#### [WORK ORDER]
For each entry below, write an exact copy and leave out the images.

Saved data entries
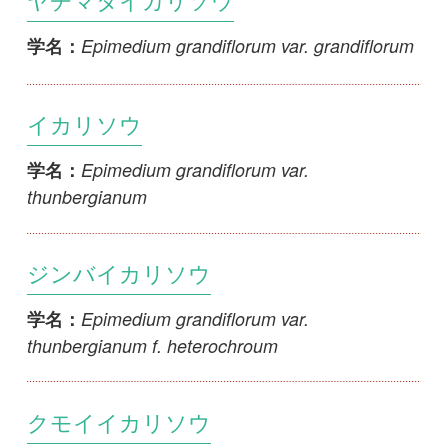
クモイイカリソウ
Epimedium koreanum var. coelestre
学名：
キバナイカリソウ
Epimedium koreanum var. koreanum
学名：
ウラジロイカリソウ
Epimedium sempervirens var.
学名：
hypoglaucum
トキワイカリソウ
Epimedium sempervirens var.
学名：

#### [PROBLEM SOLUTION]
クモイイカリソウ
Epimedium koreanum var. coelestre
学名：
キバナイカリソウ
Epimedium koreanum var. koreanum
学名：
ウラジロイカリソウ
Epimedium sempervirens var.
学名：
hypoglaucum
トキワイカリソウ
Epimedium sempervirens var.
学名：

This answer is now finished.